How to be a CEO in 2023: Something Big’s Sally Pritchett, winner of best culture of psychological safety

Sally Pritchett resized

“Yes, I know I don’t look like most female CEOs of creative agencies,” says Sally Pritchett, as she settles into her seat as we start our Zoom call.

She proceeds to make a self-deprecating joke about herself being “mumsy”, a lover of scarves, and entirely dressed in Marks & Spencer, for which her three kids mercilessly tease her for being “so uncool”.

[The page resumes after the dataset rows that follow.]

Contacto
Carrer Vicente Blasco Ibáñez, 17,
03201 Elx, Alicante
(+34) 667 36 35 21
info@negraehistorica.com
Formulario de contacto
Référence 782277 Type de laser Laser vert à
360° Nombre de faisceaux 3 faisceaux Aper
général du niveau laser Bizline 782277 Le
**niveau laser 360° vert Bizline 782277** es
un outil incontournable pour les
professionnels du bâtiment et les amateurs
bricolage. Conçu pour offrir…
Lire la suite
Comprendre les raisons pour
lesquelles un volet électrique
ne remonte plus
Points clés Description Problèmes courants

She hasn’t got a speck of make up on her, either, which is indeed very different from the many female C-Suite executives that I’ve interviewed over the years in the creative industries. Already, I sense something very real, authentic and unashamed about Pritchett and I feel slightly embarrassed thinking back to my pre-Zoom rush to paint my face to save face.

A woman on a mission

Pritchett is clearly a woman on a mission to do leadership differently to what she’s seen in the past. Her background in the corporate sector was actually on the commercial side, rather than the creative side, of business. She was the only female in a group of about 20 men at director level, as well as being one of the youngest:

“I was made to feel very ‘grateful’ for being part of this group,” she says. “But I didn’t feel safe to be myself at all and regularly tried to be ‘one of the boys’ to fit in. Later, I found out the gender pay gap was about £20k+ between me and my ‘poor performing’ colleague.”

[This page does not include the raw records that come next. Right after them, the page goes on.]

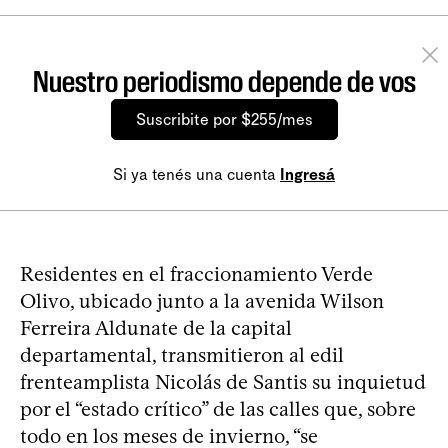
Nuestro periodismo depende de vos
Suscribite por $255/mes
Si ya tenés una cuenta
Ingresá
Residentes en el fraccionamiento Verde
Olivo, ubicado junto a la avenida Wilson
Ferreira Aldunate de la capital
departamental, transmitieron al edil
frenteamplista Nicolás de Santis su inquietud
por el “estado crítico” de las calles que, sobre
todo en los meses de invierno, “se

Prioritising psychological safety

These experiences were all grist to the mill because she left soon after to set up her own outfit, her own way, prioritising psychological safety and inclusivity; Something Big was born 22 years ago.

What also becomes quickly apparent about Pritchett’s leadership style is that she isn’t interested in ticking the boxes of what a CEO ‘should’ be doing, so she can put out a press release saying she’s doing it.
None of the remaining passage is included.